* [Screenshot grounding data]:
※ ※ ※

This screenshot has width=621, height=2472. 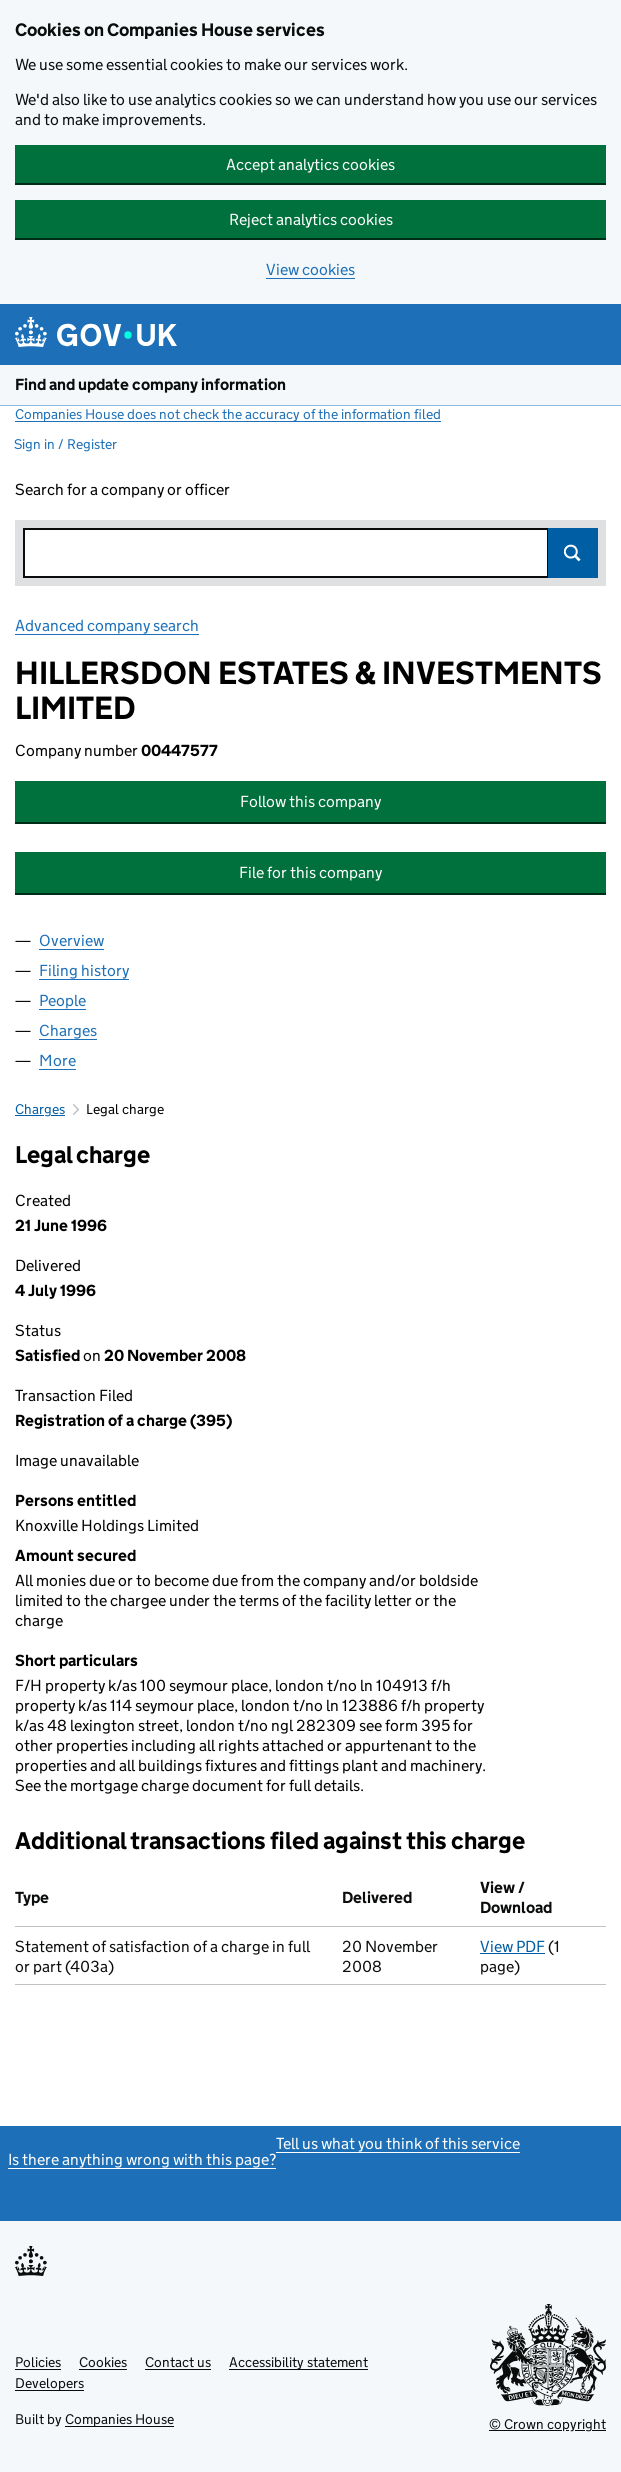 What do you see at coordinates (122, 489) in the screenshot?
I see `Search for a company or officer` at bounding box center [122, 489].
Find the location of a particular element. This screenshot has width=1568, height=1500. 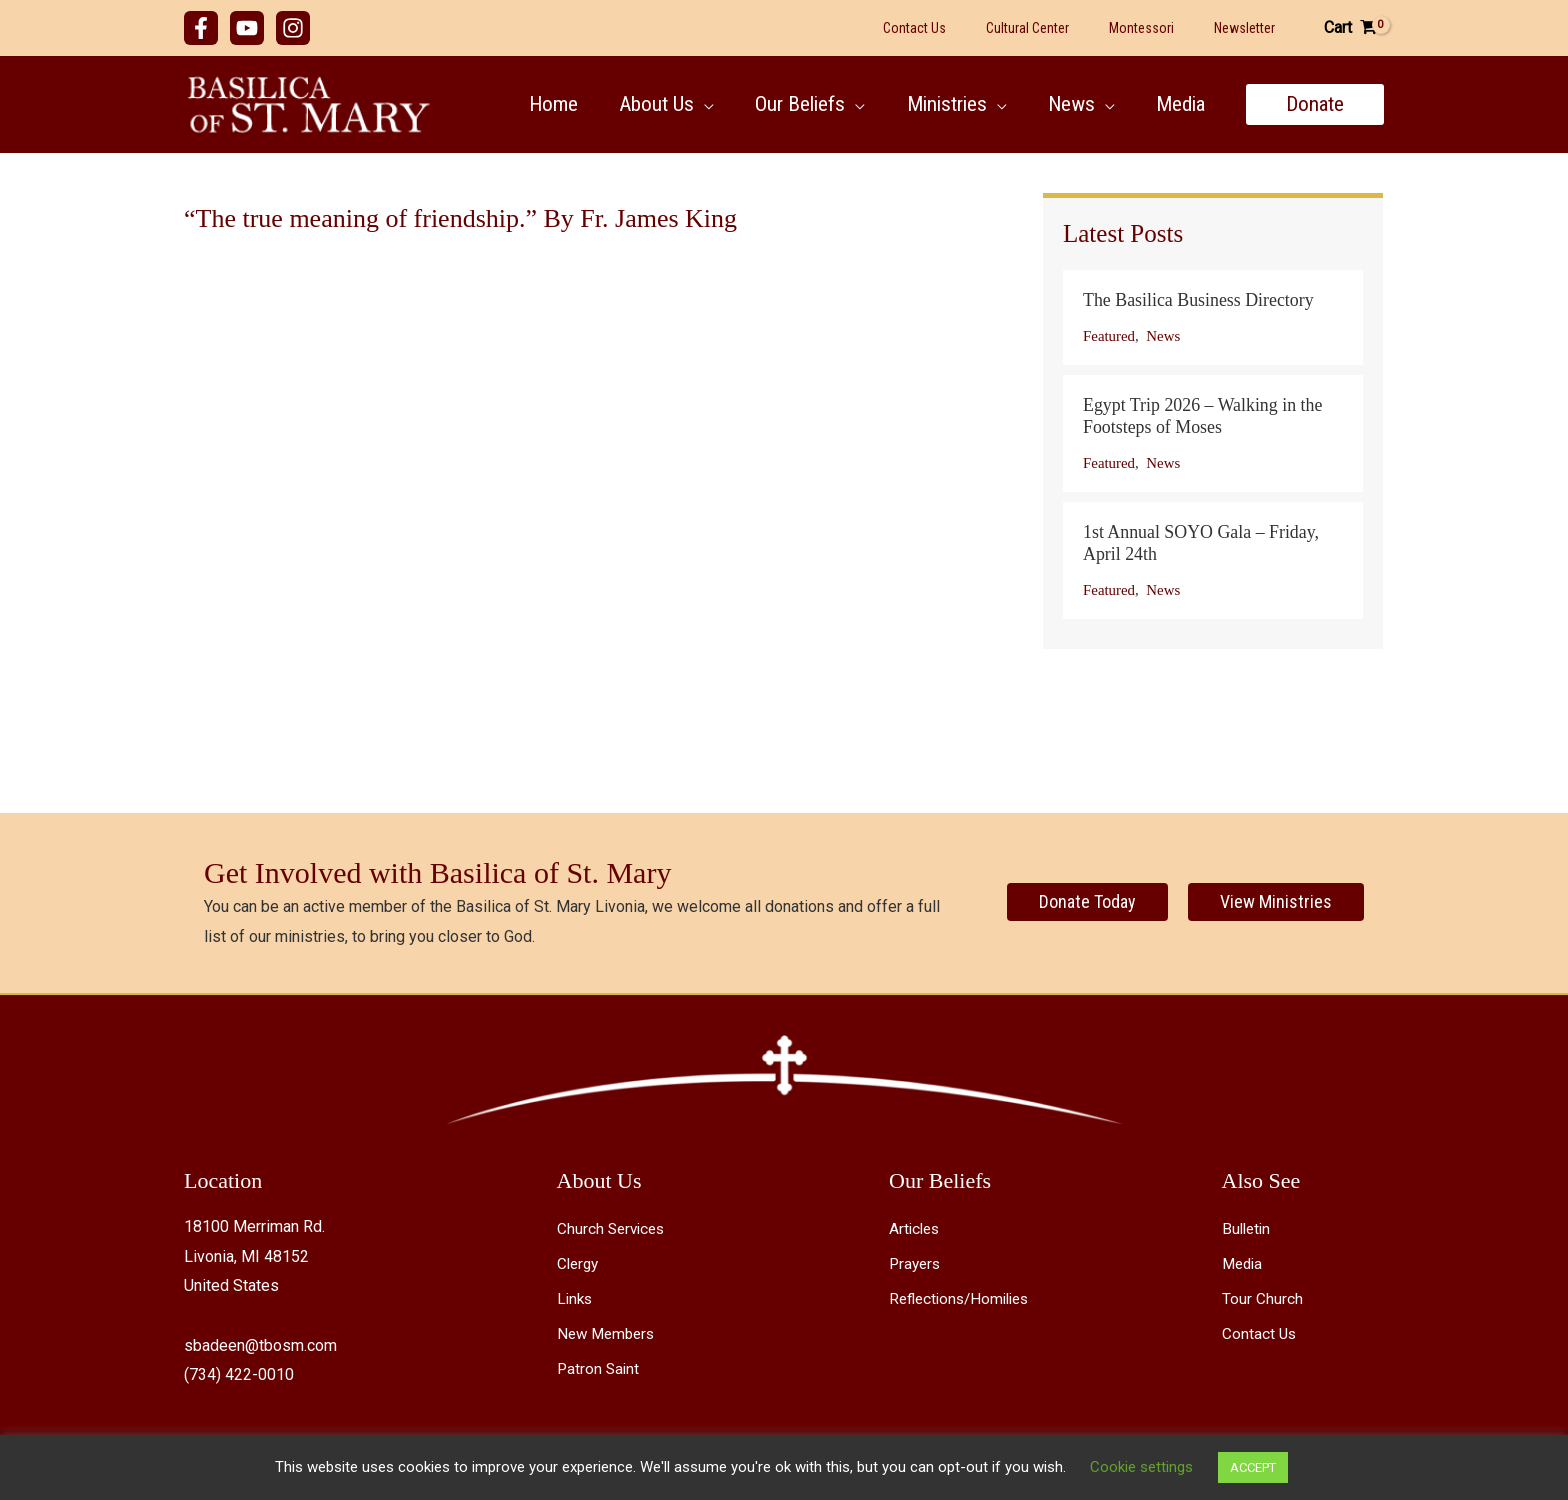

(734) 422-0010 is located at coordinates (239, 1374).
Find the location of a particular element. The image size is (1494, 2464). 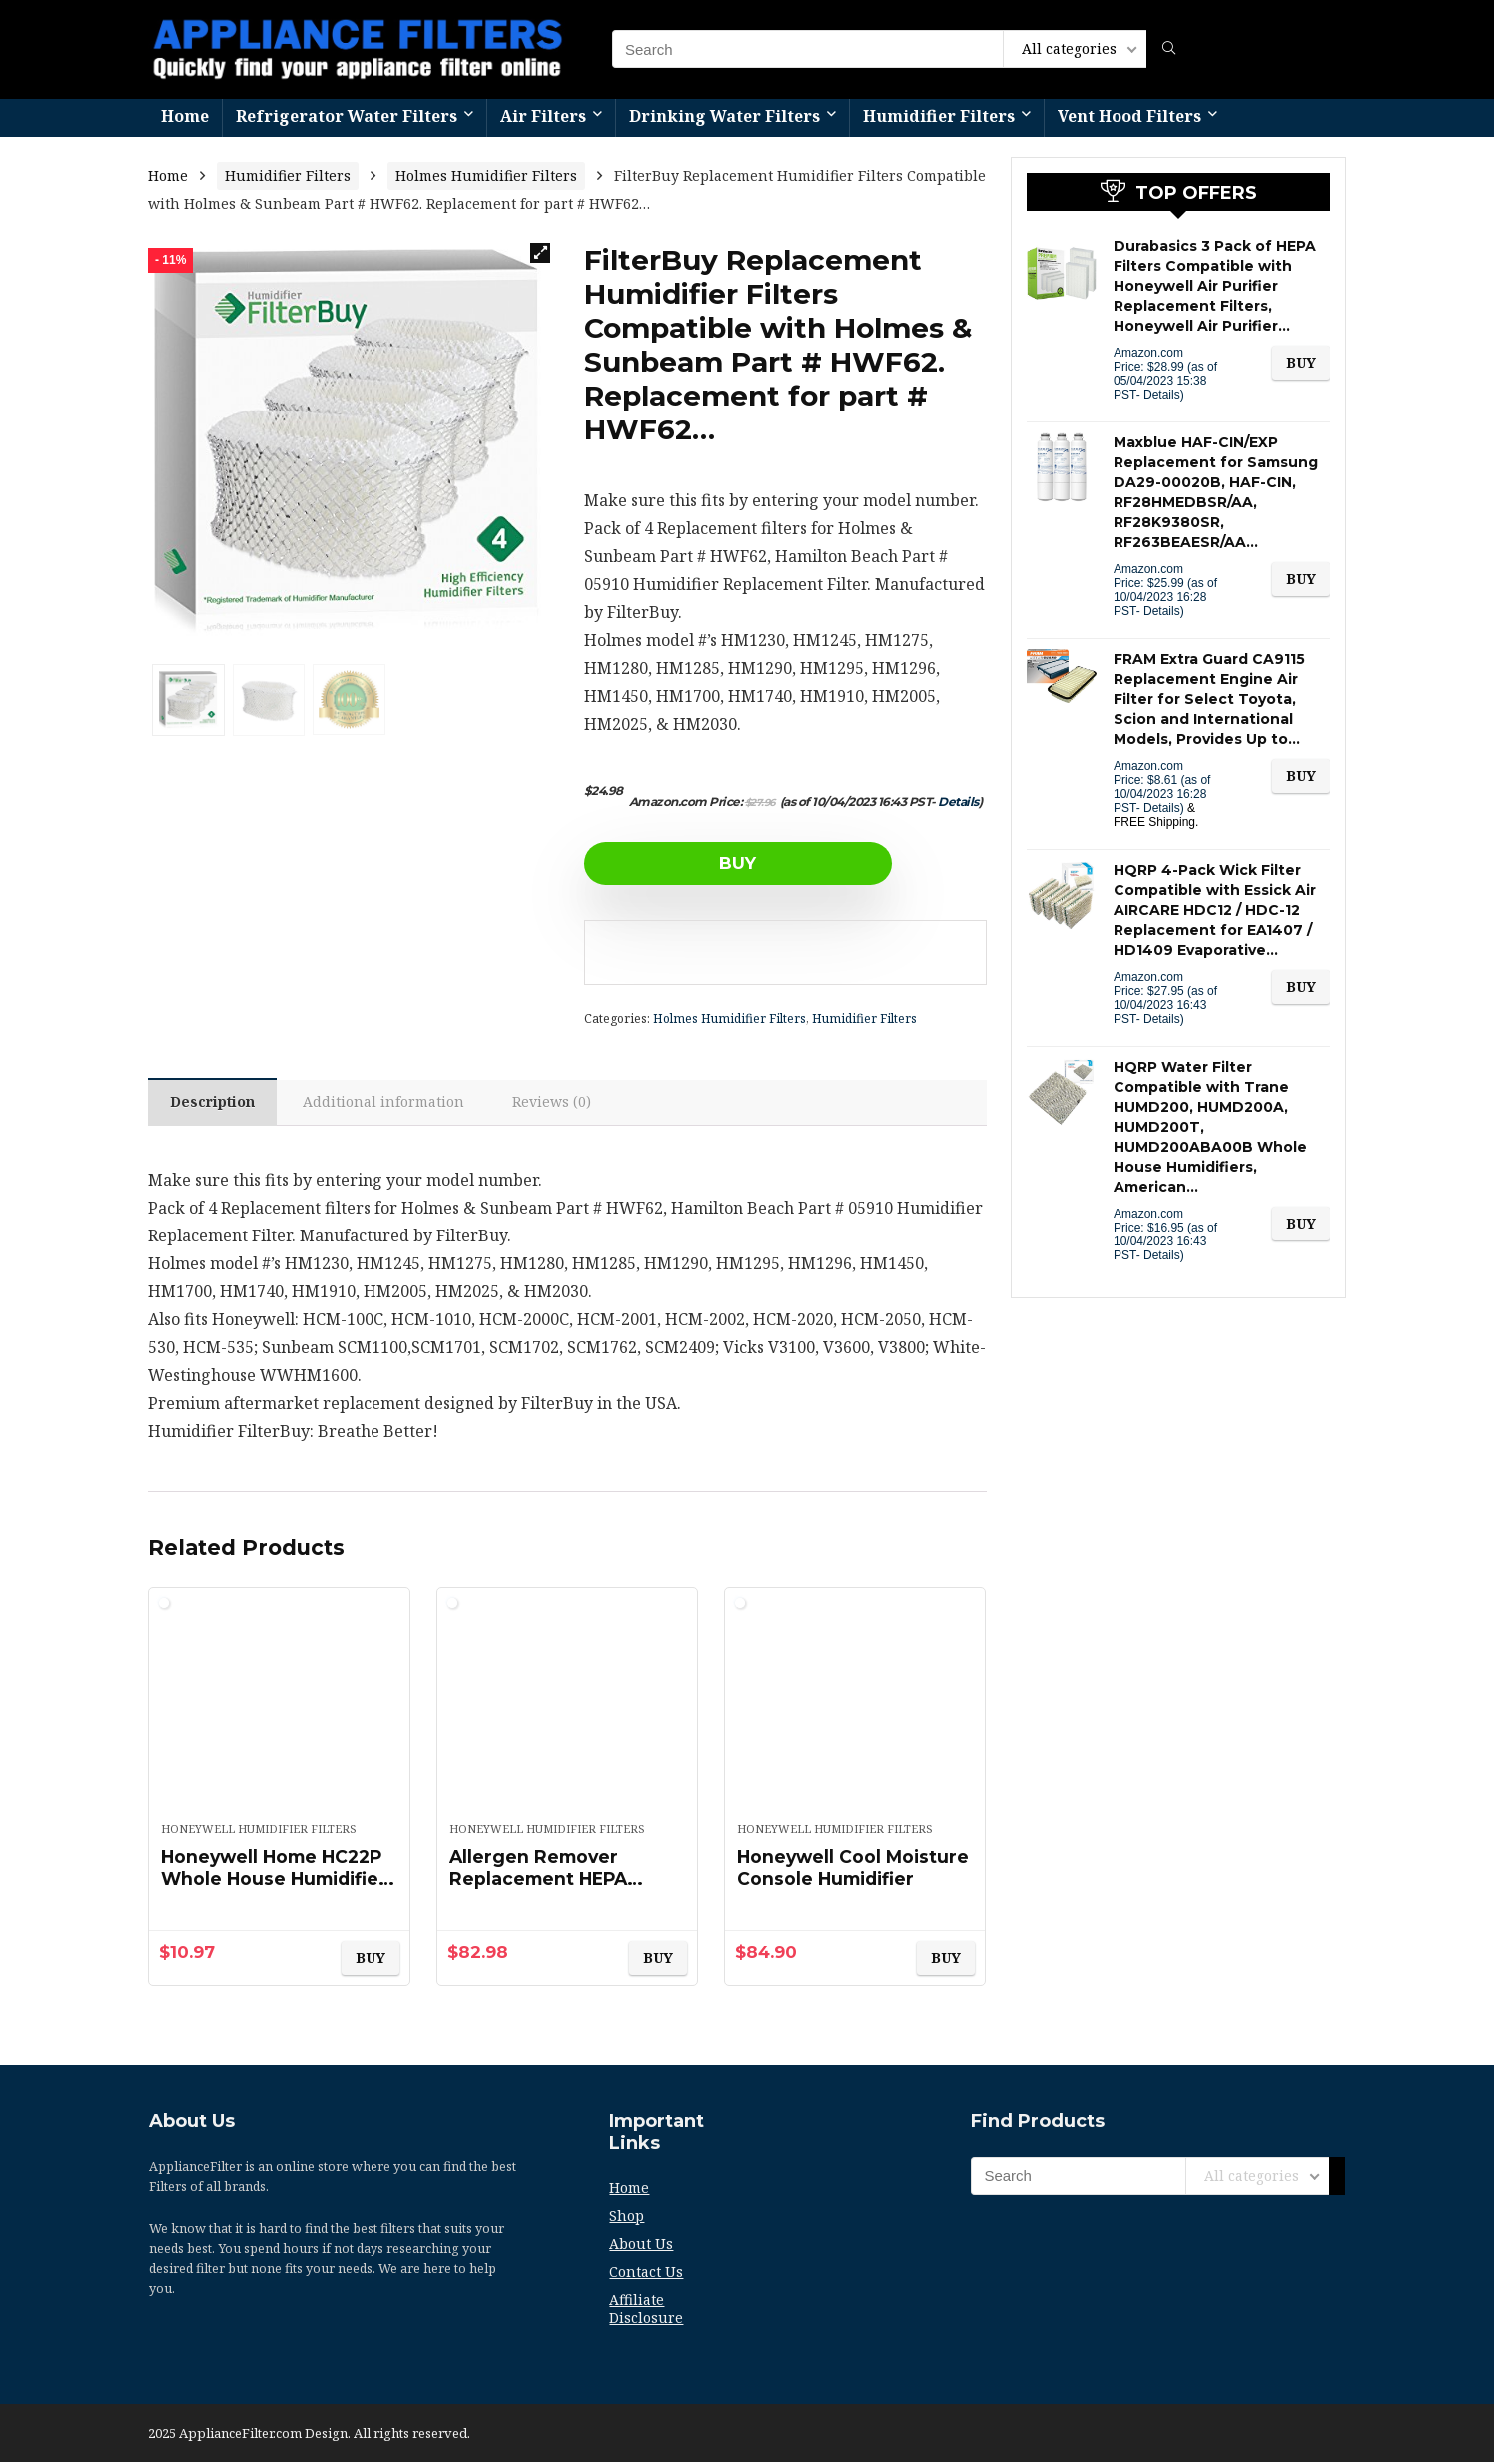

Allergen Remover Replacement HEPA Filters, 3/Pack is located at coordinates (541, 1881).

※ ※ ※

Lines from the one with "Find the location of a particular element. The" through the final line of the records are the whole answer; print them exactly, minus any pictures.

* [Solution for this exercise]:
Find the location of a particular element. The image size is (1494, 2464). 

Allergen Remover Replacement HEPA Filters, 3/Pack is located at coordinates (541, 1881).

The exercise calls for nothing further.